[YOUR ASSIGNMENT] For the entries below, report every line that includes the word "toolbar".

[MATERIAL FOR THE TASK]
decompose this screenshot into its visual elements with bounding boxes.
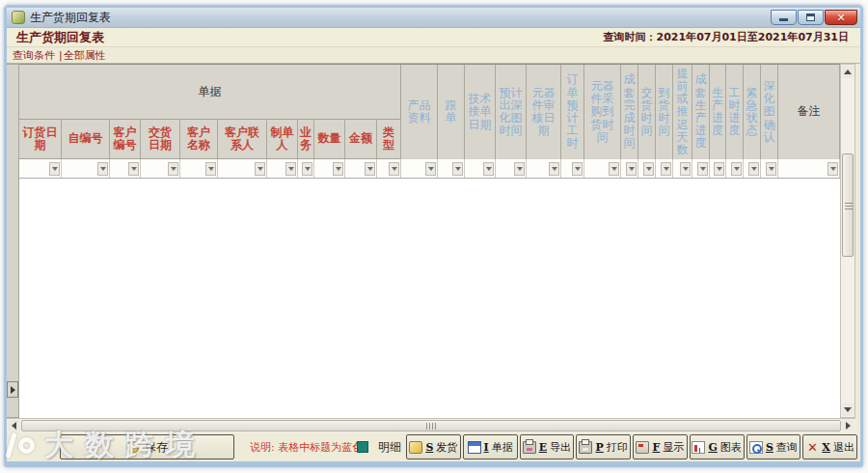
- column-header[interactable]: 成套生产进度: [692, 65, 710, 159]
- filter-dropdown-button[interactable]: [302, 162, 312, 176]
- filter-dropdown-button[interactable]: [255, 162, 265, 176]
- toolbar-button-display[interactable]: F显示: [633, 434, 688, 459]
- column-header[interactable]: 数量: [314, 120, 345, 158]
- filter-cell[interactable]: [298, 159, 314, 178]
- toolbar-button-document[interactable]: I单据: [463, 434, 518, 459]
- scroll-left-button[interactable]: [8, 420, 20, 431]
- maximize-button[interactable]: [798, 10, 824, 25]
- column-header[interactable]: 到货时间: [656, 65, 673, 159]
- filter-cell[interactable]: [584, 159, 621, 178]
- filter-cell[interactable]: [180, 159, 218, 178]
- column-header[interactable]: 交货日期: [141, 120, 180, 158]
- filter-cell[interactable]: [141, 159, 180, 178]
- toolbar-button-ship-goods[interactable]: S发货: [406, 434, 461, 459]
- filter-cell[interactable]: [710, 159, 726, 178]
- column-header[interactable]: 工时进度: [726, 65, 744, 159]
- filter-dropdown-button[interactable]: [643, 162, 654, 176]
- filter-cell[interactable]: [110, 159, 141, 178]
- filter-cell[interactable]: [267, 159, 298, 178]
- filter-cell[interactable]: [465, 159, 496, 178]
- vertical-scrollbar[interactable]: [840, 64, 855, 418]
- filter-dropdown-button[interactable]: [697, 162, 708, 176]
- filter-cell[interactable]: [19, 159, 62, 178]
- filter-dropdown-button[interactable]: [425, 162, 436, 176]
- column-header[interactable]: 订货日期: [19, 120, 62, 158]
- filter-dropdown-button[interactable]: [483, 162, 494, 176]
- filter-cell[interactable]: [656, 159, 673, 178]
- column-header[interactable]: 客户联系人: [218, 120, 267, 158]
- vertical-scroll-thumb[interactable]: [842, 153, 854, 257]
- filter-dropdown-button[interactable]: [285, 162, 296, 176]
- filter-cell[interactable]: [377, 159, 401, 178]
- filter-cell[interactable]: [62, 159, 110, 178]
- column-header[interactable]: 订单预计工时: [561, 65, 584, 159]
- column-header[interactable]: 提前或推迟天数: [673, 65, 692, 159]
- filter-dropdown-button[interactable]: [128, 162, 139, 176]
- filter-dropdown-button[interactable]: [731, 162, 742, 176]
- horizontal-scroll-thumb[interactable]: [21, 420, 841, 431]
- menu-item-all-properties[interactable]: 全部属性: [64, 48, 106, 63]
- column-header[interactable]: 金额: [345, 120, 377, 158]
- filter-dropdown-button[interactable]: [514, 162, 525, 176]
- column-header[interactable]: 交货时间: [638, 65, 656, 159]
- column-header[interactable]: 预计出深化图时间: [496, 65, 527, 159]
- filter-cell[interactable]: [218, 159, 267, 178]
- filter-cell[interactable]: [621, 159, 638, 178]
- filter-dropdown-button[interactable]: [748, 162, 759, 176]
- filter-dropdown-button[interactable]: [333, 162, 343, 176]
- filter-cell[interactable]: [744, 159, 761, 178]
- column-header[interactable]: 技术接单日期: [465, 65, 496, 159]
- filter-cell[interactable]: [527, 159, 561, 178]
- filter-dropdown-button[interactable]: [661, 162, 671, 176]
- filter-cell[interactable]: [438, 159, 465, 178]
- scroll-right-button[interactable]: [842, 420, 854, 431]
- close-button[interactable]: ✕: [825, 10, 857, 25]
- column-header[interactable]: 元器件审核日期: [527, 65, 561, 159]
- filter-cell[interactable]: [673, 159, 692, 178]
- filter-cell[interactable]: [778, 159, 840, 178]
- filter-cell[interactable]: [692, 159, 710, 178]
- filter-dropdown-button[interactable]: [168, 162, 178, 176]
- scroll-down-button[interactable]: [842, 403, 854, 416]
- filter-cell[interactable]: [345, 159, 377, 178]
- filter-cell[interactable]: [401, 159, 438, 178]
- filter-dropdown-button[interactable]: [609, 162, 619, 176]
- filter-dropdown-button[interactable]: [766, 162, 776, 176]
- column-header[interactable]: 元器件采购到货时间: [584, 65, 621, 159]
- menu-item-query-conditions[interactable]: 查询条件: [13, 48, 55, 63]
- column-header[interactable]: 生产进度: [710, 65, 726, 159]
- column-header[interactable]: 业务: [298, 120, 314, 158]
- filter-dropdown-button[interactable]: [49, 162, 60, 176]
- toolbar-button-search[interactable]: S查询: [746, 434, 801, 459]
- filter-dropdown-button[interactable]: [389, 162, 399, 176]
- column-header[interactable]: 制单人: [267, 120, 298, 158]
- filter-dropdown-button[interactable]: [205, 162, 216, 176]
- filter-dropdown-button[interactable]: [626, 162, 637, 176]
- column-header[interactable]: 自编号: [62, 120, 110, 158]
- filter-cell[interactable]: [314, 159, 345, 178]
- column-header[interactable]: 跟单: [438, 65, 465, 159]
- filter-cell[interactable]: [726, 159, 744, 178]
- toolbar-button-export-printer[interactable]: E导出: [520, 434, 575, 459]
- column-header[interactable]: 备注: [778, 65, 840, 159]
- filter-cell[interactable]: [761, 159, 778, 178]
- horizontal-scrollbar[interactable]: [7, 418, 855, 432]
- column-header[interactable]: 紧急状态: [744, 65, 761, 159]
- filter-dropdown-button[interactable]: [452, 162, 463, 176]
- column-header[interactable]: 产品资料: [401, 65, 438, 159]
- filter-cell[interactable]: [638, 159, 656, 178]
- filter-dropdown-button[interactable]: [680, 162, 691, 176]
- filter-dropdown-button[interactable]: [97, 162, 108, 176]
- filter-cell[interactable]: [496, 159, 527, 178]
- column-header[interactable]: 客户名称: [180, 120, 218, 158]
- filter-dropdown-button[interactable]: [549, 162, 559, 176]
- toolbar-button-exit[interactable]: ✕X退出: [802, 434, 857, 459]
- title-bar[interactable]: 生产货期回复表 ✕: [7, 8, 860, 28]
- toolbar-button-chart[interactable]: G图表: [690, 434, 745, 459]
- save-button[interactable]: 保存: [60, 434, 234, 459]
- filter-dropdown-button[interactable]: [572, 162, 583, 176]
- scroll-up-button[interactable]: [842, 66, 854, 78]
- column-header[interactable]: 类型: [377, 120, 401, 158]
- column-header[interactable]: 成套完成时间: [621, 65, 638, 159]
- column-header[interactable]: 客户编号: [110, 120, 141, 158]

[RESPONSE]
- toolbar-button-display[interactable]: F显示: [633, 434, 688, 459]
- toolbar-button-document[interactable]: I单据: [463, 434, 518, 459]
- toolbar-button-ship-goods[interactable]: S发货: [406, 434, 461, 459]
- toolbar-button-search[interactable]: S查询: [746, 434, 801, 459]
- toolbar-button-export-printer[interactable]: E导出: [520, 434, 575, 459]
- toolbar-button-exit[interactable]: ✕X退出: [802, 434, 857, 459]
- toolbar-button-chart[interactable]: G图表: [690, 434, 745, 459]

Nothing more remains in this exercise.